Plusvalenze, durissima sentenza della Corte Figc: 15 punti di penalizzazione alla Juventus, Agnelli-Arrivabene inibiti per 2 anni

L'accusa stamattina aveva chiesto una penalizzazione di "soli" 9 punti, oltre all'inibizione dell'ex presidente per 16 mesi. La Juve era già stata assolta in primo grado e in appello; la riapertura è stata possibile perché sono arrivati "nuovi elementi" a carico dei bianconeri

Plusvalenze, durissima sentenza della Corte Figc: 15 punti di penalizzazione alla Juventus, Agnelli-Arrivabene inibiti per 2 anni

Juventus penalizzata di 15 punti in classifica, l'ex presidente Andrea Agnelli inibito per 2 anni (30 mesi a Paratici, 20 a Cherubini, 8 a Nedved): dice questo la sentenza della Corte federale, che questa sera ha accolto l'istanza per la revocazione del processo plusvalenze presentata dalla procura Figc, riaprendo così il procedimento sportivo a carico della società bianconera.

Pesantissime le sanzioni (che tra l'altro coinvolgono solo la Juventus e non le altre società indagate, che sono state tutte prosciolte): il procuratore Giuseppe Chinè aveva infatti richiesto "soltanto" 9 punti di penalizzazione. 

La riapertura del caso, visto che la Juve era stata assolta in primo grado e in appello, è stata possibile grazie ai "nuovi elementi" presentati dalla procura federale, in particolare le carte, con le nuove intercettazioni, in arrivo dall'inchiesta Prisma.

La Juventus aveva provato a difendersi sostenendo di non poter essere riprocessata per un episodio già andato a sentenza.
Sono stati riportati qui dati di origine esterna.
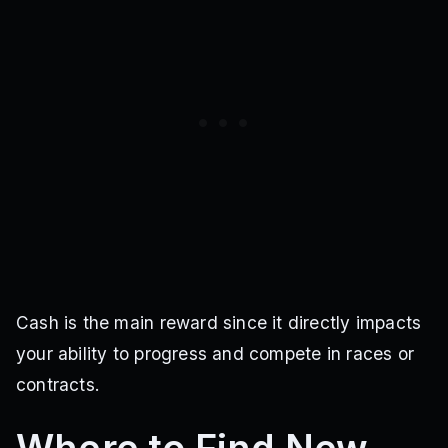
Cash is the main reward since it directly impacts
your ability to progress and compete in races or
contracts.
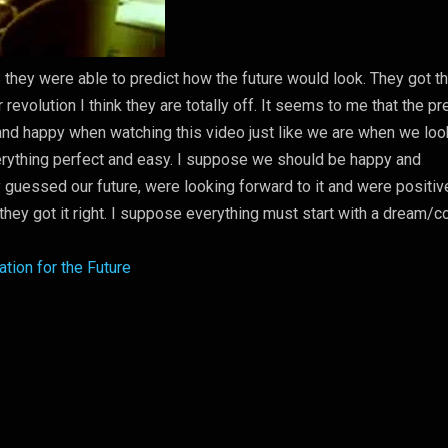
8 they were able to predict how the future would look. They got t
r revolution I think they are totally off. It seems to me that the p
and happy when watching this video just like we are when we loo
verything perfect and easy. I suppose we should be happy and
 guessed our future, were looking forward to it and were positiv
they got it right. I suppose everything must start with a dream/c
tion for the Future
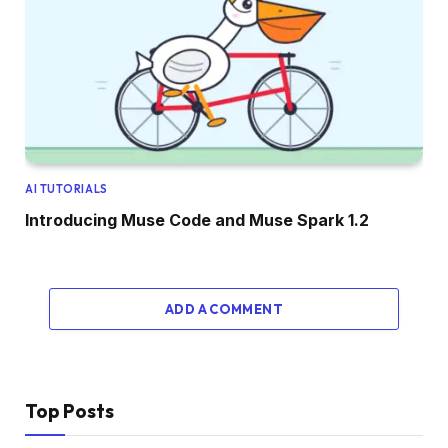
AI TUTORIALS
Introducing Muse Code and Muse Spark 1.2
ADD A COMMENT
Top Posts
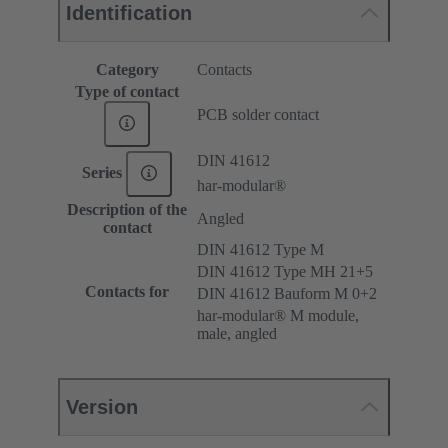
Identification
Category
Contacts
Type of contact
PCB solder contact
DIN 41612
Series
har-modular®
Description of the
Angled
contact
DIN 41612 Type M
DIN 41612 Type MH 21+5
Contacts for
DIN 41612 Bauform M 0+2
har-modular® M module,
male, angled
Version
Ora si rivolgerà al Collegio di garanzia del Coni, che corrisponde un po' alla "Cassazione" dello Sport: non entrerà cioè nel merito della sentenza ma ne valuterà la legittimità. In sostanza, non potrà ridurre o aumentare i punti di penalizzazione o i mesi di inibizione dei dirigenti, ma potrà solo dire se la sentenza è stata legittima, confermandola, oppure no, cancellandola del tutto.